Swapping X and Y axes

Swap x and y axes (make x vertical, y horizontal):

bp + coord_flip()

plot of chunk unnamed-chunk-3

Discrete axis

Changing the order of items

# Manually set the order of a discrete-valued axis
bp + scale_x_discrete(limits=c("trt1","trt2","ctrl"))

# Reverse the order of a discrete-valued axis
# Get the levels of the factor
flevels <- levels(PlantGrowth$group)
flevels
#> [1] "ctrl" "trt1" "trt2"

# Reverse the order
flevels <- rev(flevels)
flevels
#> [1] "trt2" "trt1" "ctrl"

bp + scale_x_discrete(limits=flevels)

# Or it can be done in one line:
bp + scale_x_discrete(limits = rev(levels(PlantGrowth$group)))

plot of chunk unnamed-chunk-4plot of chunk unnamed-chunk-4plot of chunk unnamed-chunk-4

Setting tick mark labels

For discrete variables, the tick mark labels are taken directly from levels of the factor. However, sometimes the factor levels have short names that aren’t suitable for presentation.
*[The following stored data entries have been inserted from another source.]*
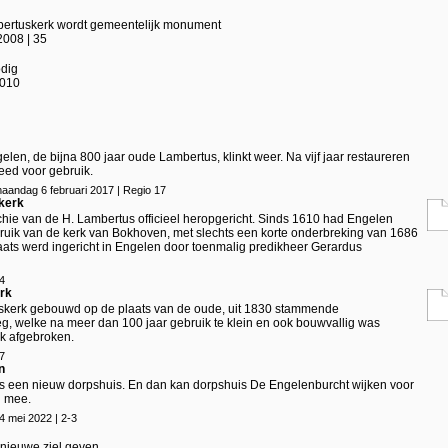
Lambertuskerk wordt gemeentelijk monument
008 | 35
odig
2010
elen, de bijna 800 jaar oude Lambertus, klinkt weer. Na vijf jaar restaureren
eed voor gebruik.
aandag 6 februari 2017 | Regio 17
kerk
hie van de H. Lambertus officieel heropgericht. Sinds 1610 had Engelen
uik van de kerk van Bokhoven, met slechts een korte onderbreking van 1686
laats werd ingericht in Engelen door toenmalig predikheer Gerardus
4
erk
skerk gebouwd op de plaats van de oude, uit 1830 stammende
, welke na meer dan 100 jaar gebruik te klein en ook bouwvallig was
k afgebroken.
7
n
ls een nieuw dorpshuis. En dan kan dorpshuis De Engelenburcht wijken voor
j mee.
4 mei 2022 | 2-3
nieuwe ziel geven.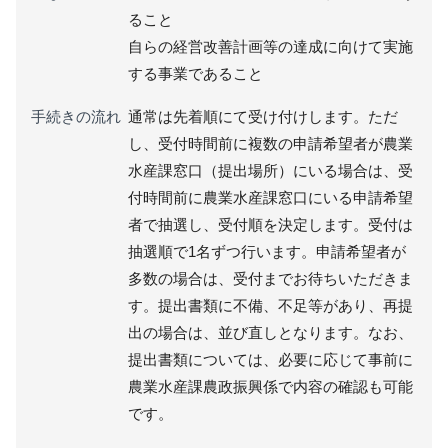
ること
自らの経営改善計画等の達成に向けて実施
する事業であること
手続きの流れ
通常は先着順にて受け付けします。ただ
し、受付時間前に複数の申請希望者が農業
水産課窓口（提出場所）にいる場合は、受
付時間前に農業水産課窓口にいる申請希望
者で抽選し、受付順を決定します。受付は
抽選順で1名ずつ行います。申請希望者が
多数の場合は、受付までお待ちいただきま
す。提出書類に不備、不足等があり、再提
出の場合は、並び直しとなります。なお、
提出書類については、必要に応じて事前に
農業水産課農政振興係で内容の確認も可能
です。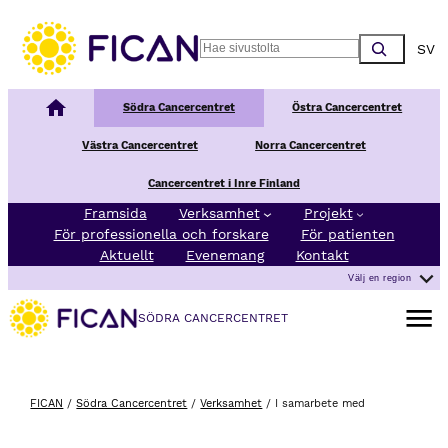
Hoppa till innehåll
Choos
Search
Nationellt Cancercentrum
Södra Cancercentret
Östra Cancercentret
Västra Cancercentret
Norra Cancercentret
Cancercentret i Inre Finland
Framsida
Verksamhet
Projekt
För professionella och forskare
För patienten
Aktuellt
Evenemang
Kontakt
Välj en region
Öppna 
SÖDRA CANCERCENTRET
FICAN
/
Södra Cancercentret
/
Verksamhet
/
I samarbete med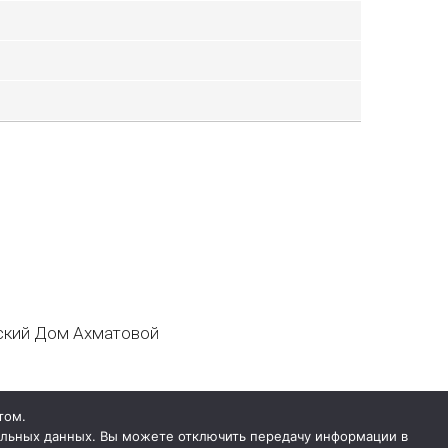
кий Дом Ахматовой
том.
нальных данных. Вы можете отключить передачу информации в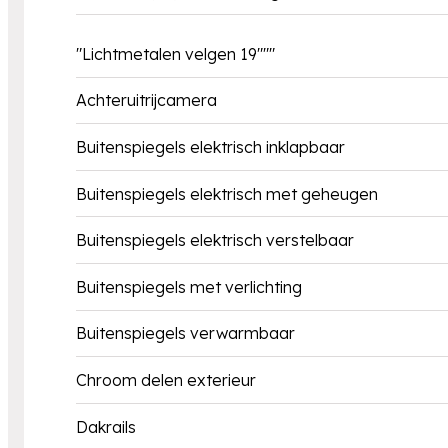
"Lichtmetalen velgen 19"""
Achteruitrijcamera
Buitenspiegels elektrisch inklapbaar
Buitenspiegels elektrisch met geheugen
Buitenspiegels elektrisch verstelbaar
Buitenspiegels met verlichting
Buitenspiegels verwarmbaar
Chroom delen exterieur
Dakrails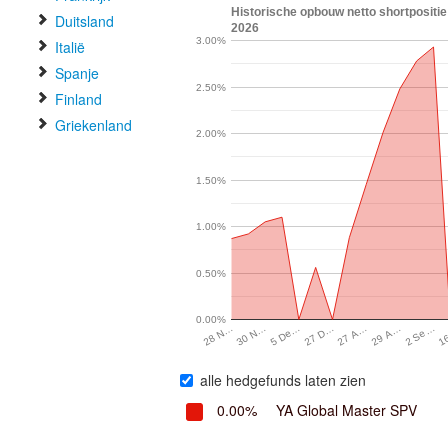
Historische opbouw netto shortpositie
Duitsland
2026
3.00%
Italië
Spanje
2.50%
Finland
Griekenland
2.00%
1.50%
1.00%
0.50%
0.00%
5 De…
29 A…
30 N…
27 A…
1
28 N…
27 D…
2 Se…
alle hedgefunds laten zien
0.00%
YA Global Master SPV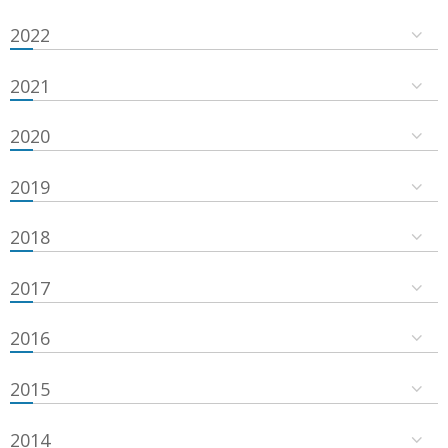
2022
2021
2020
2019
2018
2017
2016
2015
2014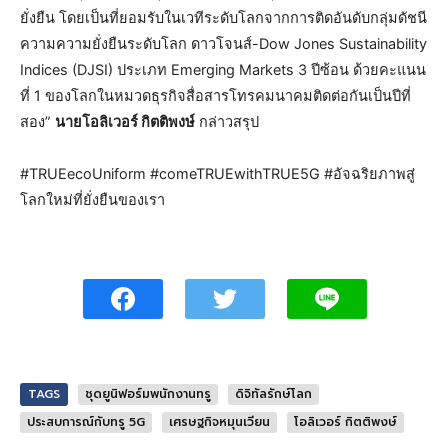
ยั่งยืน โดยเป็นที่ยอมรับในเวทีระดับโลกจากการติดอันดับกลุ่มดัชนี
ความความยั่งยืนระดับโลก ดาวโจนส์-Dow Jones Sustainability
Indices (DJSI) ประเภท Emerging Markets 3 ปีซ้อน ด้วยคะแนน
ที่ 1 ของโลกในหมวดธุรกิจสื่อสารโทรคมนาคมติดต่อกันเป็นปีที่
สอง”
นายโอลิเวอร์ กิตติพงษ์
กล่าวสรุป
#TRUEecoUniform #comeTRUEwithTRUE5G #อัจฉริยภาพสู่
โลกใหม่ที่ยั่งยืนของเรา
TAGS
ชุดยูนิฟอร์มพนักงานทรู
ดิจิทัลรักษ์โลก
ประสบการณ์กับทรู 5G
เศรษฐกิจหมุนเวียน
โอลิเวอร์ กิตติพงษ์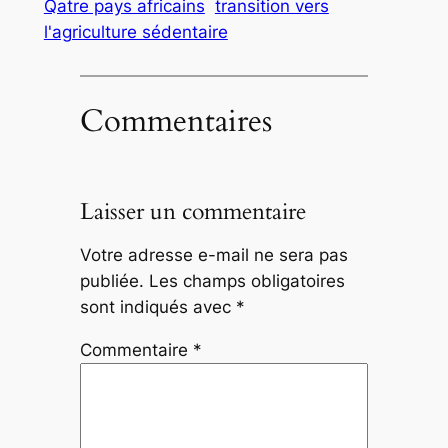
Qatre pays africains
transition vers
l'agriculture sédentaire
Commentaires
Laisser un commentaire
Votre adresse e-mail ne sera pas
publiée.
Les champs obligatoires
sont indiqués avec
*
Commentaire
*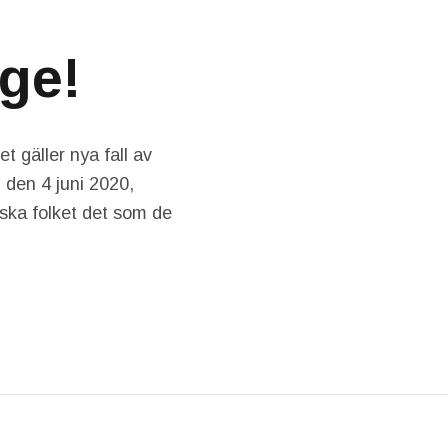
ige!
 gäller nya fall av
 den 4 juni 2020,
nska folket det som de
bp + scale_x_discrete(breaks=c("ctrl", "trt1", "trt2"),
                      labels=c("Control", "Treat 1", "Treat 2"))

plot of chunk unnamed-chunk-5

# Hide x tick marks, labels, and grid lines
bp + scale_x_discrete(breaks=NULL)

# Hide all tick marks and labels (on X axis), but keep the gridlines
bp + theme(axis.ticks = element_blank(), axis.text.x = element_blank())

plot of chunk unnamed-chunk-6plot of chunk unnamed-chunk-6

Continuous axis

Setting range and reversing direction of an axis

If you simply want to make sure that an axis includes a particular value in the range, use expand_limits(). This can only expand the range of an axis; it can’t shrink the range.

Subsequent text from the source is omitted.